EXERCISE GOAL
Return the data below unaltered, but strip out the pictures.

═════ SUPPLIED DATA

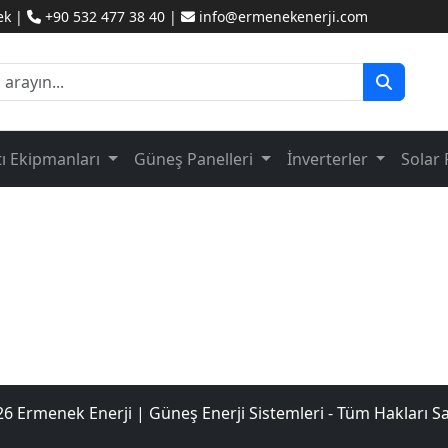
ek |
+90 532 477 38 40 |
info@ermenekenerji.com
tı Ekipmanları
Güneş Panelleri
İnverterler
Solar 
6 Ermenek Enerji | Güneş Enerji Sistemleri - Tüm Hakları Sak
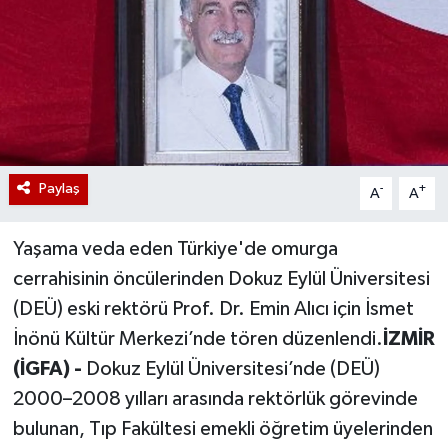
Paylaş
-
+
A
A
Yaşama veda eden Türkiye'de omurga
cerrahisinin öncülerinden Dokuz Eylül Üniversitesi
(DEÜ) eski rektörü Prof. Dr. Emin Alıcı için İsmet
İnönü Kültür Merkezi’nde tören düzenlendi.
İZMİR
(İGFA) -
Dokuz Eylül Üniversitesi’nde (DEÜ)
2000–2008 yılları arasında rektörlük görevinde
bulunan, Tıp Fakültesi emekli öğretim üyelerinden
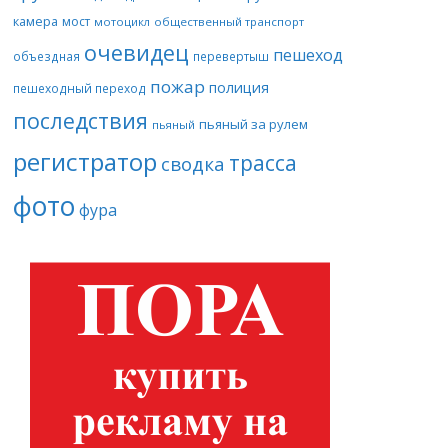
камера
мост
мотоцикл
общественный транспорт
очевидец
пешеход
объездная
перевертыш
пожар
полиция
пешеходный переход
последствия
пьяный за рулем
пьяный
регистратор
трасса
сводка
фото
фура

══════════

TASK OUTPUT
ek |
+90 532 477 38 40 |
info@ermenekenerji.com
tı Ekipmanları
Güneş Panelleri
İnverterler
Solar 
6 Ermenek Enerji | Güneş Enerji Sistemleri - Tüm Hakları Sak
Paylaş
-
+
A
A
Yaşama veda eden Türkiye'de omurga
cerrahisinin öncülerinden Dokuz Eylül Üniversitesi
(DEÜ) eski rektörü Prof. Dr. Emin Alıcı için İsmet
İnönü Kültür Merkezi’nde tören düzenlendi.
İZMİR
(İGFA) -
Dokuz Eylül Üniversitesi’nde (DEÜ)
2000–2008 yılları arasında rektörlük görevinde
bulunan, Tıp Fakültesi emekli öğretim üyelerinden
камера
мост
мотоцикл
общественный транспорт
очевидец
пешеход
объездная
перевертыш
пожар
полиция
пешеходный переход
последствия
пьяный за рулем
пьяный
регистратор
трасса
сводка
фото
фура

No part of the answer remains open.